╭──

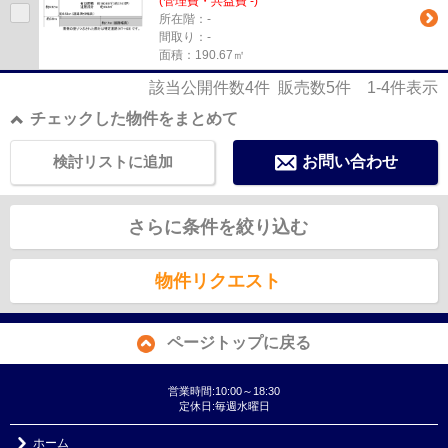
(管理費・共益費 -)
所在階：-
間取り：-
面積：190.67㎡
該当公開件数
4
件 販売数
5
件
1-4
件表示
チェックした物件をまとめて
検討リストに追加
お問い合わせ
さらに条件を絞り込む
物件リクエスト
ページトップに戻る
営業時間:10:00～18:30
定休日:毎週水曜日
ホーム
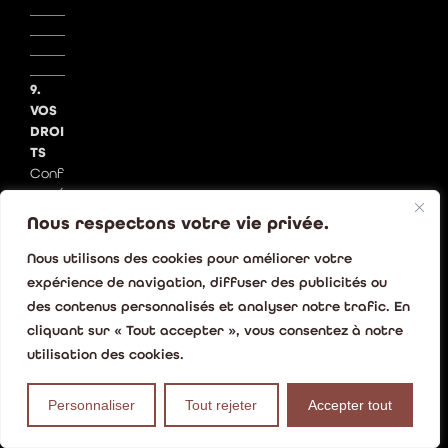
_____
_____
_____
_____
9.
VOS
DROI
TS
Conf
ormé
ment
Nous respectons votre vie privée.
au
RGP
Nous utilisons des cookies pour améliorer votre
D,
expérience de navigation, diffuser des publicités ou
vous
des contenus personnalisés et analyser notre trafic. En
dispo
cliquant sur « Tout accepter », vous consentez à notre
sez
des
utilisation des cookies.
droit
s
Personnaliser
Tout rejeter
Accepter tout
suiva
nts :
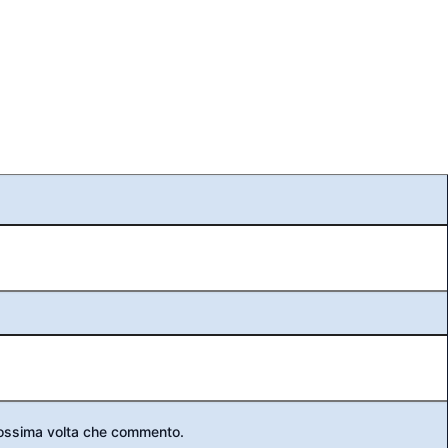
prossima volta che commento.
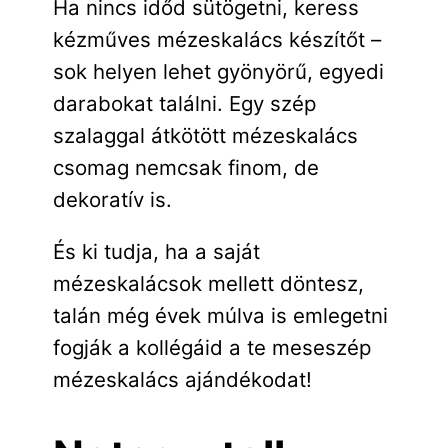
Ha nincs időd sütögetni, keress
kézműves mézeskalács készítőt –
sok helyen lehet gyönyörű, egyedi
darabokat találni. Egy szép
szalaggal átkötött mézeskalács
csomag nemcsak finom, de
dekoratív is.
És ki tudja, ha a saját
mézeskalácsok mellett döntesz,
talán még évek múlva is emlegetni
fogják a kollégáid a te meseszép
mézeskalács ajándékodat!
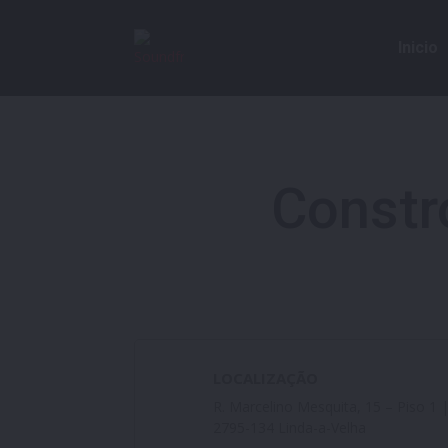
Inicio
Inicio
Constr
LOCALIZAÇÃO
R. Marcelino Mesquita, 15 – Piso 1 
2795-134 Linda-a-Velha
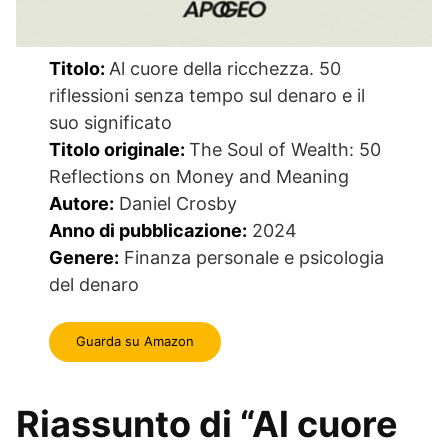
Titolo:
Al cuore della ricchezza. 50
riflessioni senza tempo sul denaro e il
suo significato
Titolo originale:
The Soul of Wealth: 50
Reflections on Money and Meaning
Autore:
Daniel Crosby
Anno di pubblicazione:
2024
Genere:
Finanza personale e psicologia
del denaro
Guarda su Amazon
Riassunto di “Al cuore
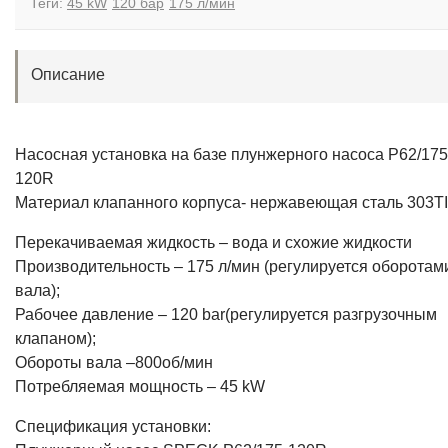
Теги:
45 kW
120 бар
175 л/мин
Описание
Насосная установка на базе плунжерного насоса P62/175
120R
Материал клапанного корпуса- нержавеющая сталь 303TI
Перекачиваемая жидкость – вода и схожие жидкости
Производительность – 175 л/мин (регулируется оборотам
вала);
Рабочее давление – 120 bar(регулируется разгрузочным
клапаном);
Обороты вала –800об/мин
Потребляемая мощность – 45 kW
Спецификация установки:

╰──
╭──

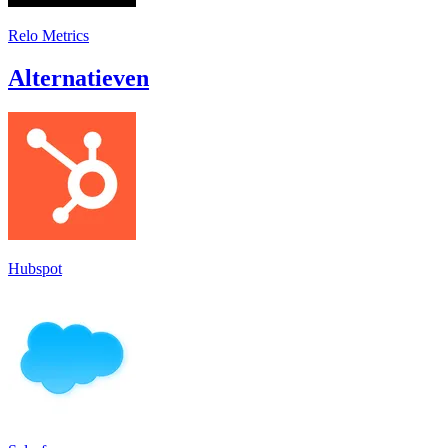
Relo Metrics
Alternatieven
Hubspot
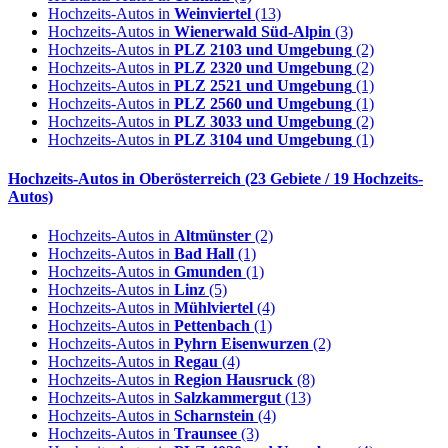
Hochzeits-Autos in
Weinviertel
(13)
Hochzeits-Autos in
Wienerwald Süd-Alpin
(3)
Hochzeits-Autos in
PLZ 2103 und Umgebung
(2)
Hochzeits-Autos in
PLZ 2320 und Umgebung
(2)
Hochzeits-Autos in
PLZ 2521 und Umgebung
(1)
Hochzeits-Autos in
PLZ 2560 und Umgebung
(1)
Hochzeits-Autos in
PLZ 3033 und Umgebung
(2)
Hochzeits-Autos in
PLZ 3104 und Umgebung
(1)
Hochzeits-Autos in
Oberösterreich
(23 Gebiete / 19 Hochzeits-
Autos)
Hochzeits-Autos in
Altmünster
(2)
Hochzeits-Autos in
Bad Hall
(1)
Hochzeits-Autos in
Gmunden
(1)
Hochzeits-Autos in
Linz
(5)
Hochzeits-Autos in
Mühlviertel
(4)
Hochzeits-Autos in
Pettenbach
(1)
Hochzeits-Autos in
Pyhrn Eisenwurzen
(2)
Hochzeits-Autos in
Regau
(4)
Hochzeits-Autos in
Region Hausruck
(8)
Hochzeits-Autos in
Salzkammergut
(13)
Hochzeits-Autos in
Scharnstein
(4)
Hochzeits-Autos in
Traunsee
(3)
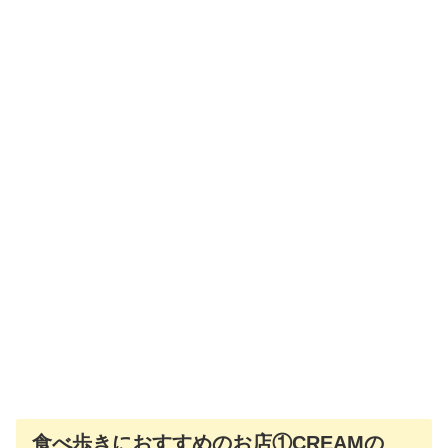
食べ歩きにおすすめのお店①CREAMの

╰──

## PROBLEM TO WORK ON
Give again the lines of the listing above that run from the one with "営業時間:10:00～18:30" up to and including the one with "des contenus personnalisés". Keep them exact and omit the pictures.

## OUTPUT OF THE EXERCISE
営業時間:10:00～18:30
定休日:毎週水曜日
ホーム
_____
_____
_____
_____
9.
VOS
DROI
TS
Conf
ormé
ment
Nous respectons votre vie privée.
au
RGP
Nous utilisons des cookies pour améliorer votre
D,
expérience de navigation, diffuser des publicités ou
vous
des contenus personnalisés et analyser notre trafic. En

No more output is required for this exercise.